Reputation: 2498
I have the following text file.
foo1 bam
foo1 bam
foo2 bam
foo1 zip
foo2 boo
foo1 zip
foo3 zip
I would like to make a Hash of Hashes where KEY1 is column one, KEY2 is the sound it makes (column two): bam
, zip
, or boo
, and the VALUE is the number of occurrences of that sound.
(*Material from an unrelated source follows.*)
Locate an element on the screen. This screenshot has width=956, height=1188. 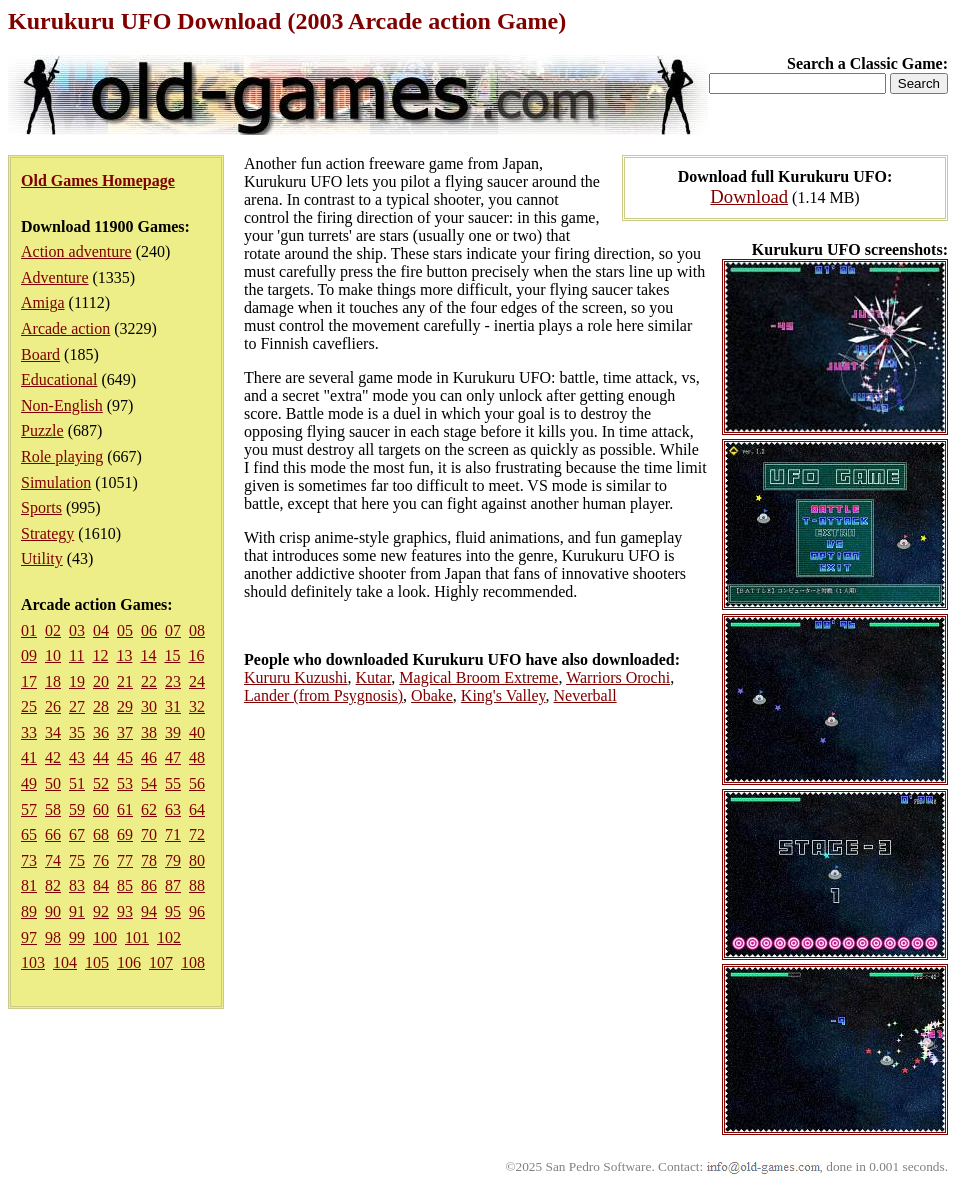
62 is located at coordinates (149, 809).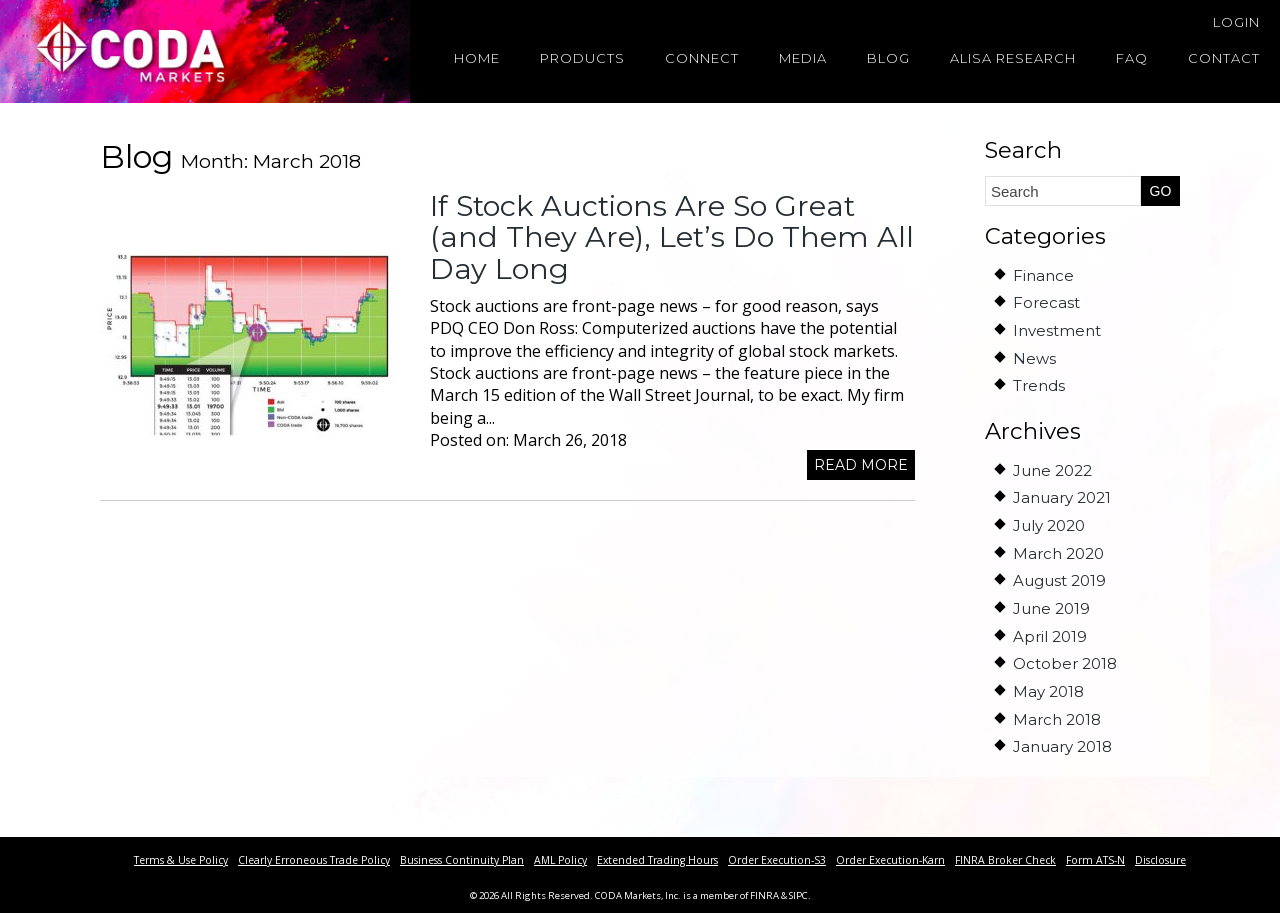  What do you see at coordinates (1048, 691) in the screenshot?
I see `May 2018` at bounding box center [1048, 691].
Such that the data structure is like this:
$VAR1 = {
'foo1' => {
'bam' => [
2
],
'zip' => [
2
],
},
'foo2' => {
'bam' => [
1
],
'boo' => [
1
],
},
'foo3' => {
'zip' => [
1
],
}
}
Here's what I have so far
use strict; use warnings;
open(my $fh, '<', 'file.txt') or die $!;
my %HoH;
while(<$fh>){
chomp;
my @cols = split(/\t/, $_);
my $KEY1 = $cols[0];
my $KEY2 = $cols[1];
push( @{$HoH{$KEY1}{$KEY2}}, 1); # This actually creates a hash of hash of arrays
}
my %HoH_final;
foreach my $KEY1 (%HoH) {
foreach my $KEY2 (keys %HoH{$KEY1}){
my $count = scalar @{$HoH{$KEY1}{$KEY2}}; # get the size of that array
push( @{$HoH_final{$KEY1}{$KEY2}}, $count);
}
}
What do you think?
Upvotes: 4
Views: 316
Reputation: 26121
Actually this will do the trick
perl -F'\t' -ane'$h{$F[0]}{$F[1]}++'
If you want see the result
perl -MData::Dumper -F'\t' -ane'$h{$F[0]}{$F[1]}++}{print Dumper(\%h)'
Upvotes: 3
Reputation: 385887
Don't you actually want the following data structure?
{
'foo1' => {
'bam' => 2,
'zip' => 2,
},
...
}
If so,
while (<$fh>) {
chomp;
my @cols = split /\t/;
++$HoH{ $cols[0] }{ $cols[1] };
}
If you really want the one-element arrays,
while (<$fh>) {
chomp;
my @cols = split /\t/;
++$HoH{ $cols[0] }{ $cols[1] }[0];
}
Upvotes: 5
Reputation: 66978
Is there a reason why each second-level key points to an arrayref instead of the number? I'd recommend doing it like this:
while(<$fh>){
chomp;
my @cols = split(/\t/, $_);
$HoH{ $cols[0] }{ $cols[1] }++;
}
That will increment (++
) the value at each second-level key when it is encountered.